— EXERCISE DESCRIPTION —
The string "Broker" may appear in lines of the entries below. Report how many lines hold it, with only the number.

— TASK INPUTS —

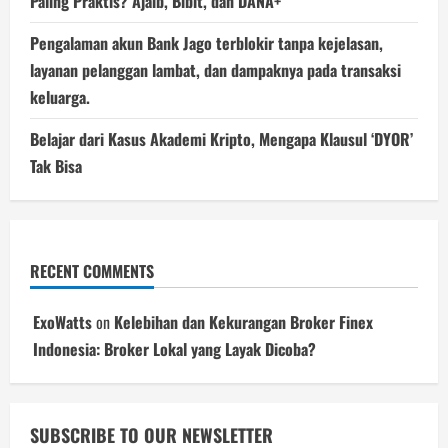
Paling Praktis? Ajaib, Bibit, dan DANA+
Pengalaman akun Bank Jago terblokir tanpa kejelasan,
layanan pelanggan lambat, dan dampaknya pada transaksi
keluarga.
Belajar dari Kasus Akademi Kripto, Mengapa Klausul ‘DYOR’
Tak Bisa
RECENT COMMENTS
ExoWatts
on
Kelebihan dan Kekurangan Broker Finex
Indonesia: Broker Lokal yang Layak Dicoba?
SUBSCRIBE TO OUR NEWSLETTER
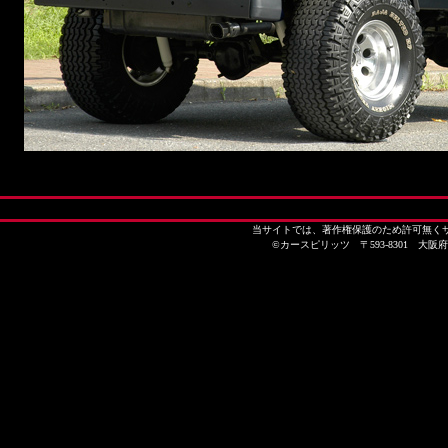
当サイトでは、著作権保護のため許可無く
©カースピリッツ 〒593-8301 大阪府堺市西区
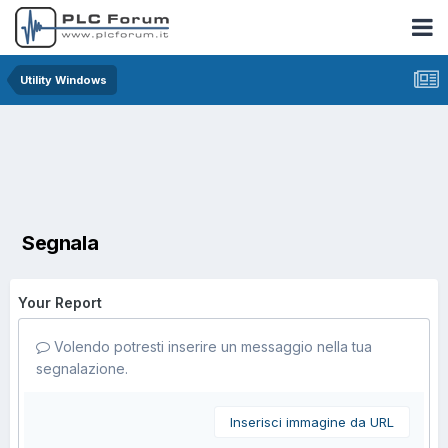
Utility Windows
Segnala
Your Report
Volendo potresti inserire un messaggio nella tua
segnalazione.
Inserisci immagine da URL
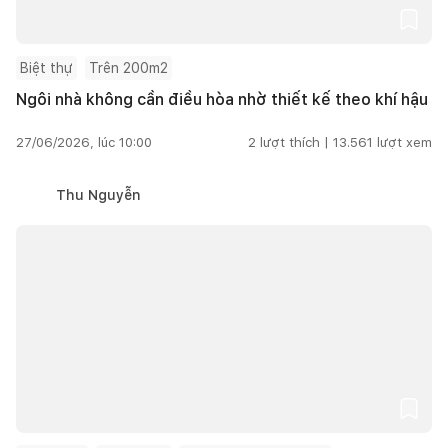
Biệt thự
Trên 200m2
Ngôi nhà không cần điều hòa nhờ thiết kế theo khí hậu
27/06/2026, lúc 10:00
2
lượt thích |
13.561
lượt xem
Thu Nguyễn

— ANSWER TO THIS EXERCISE —
2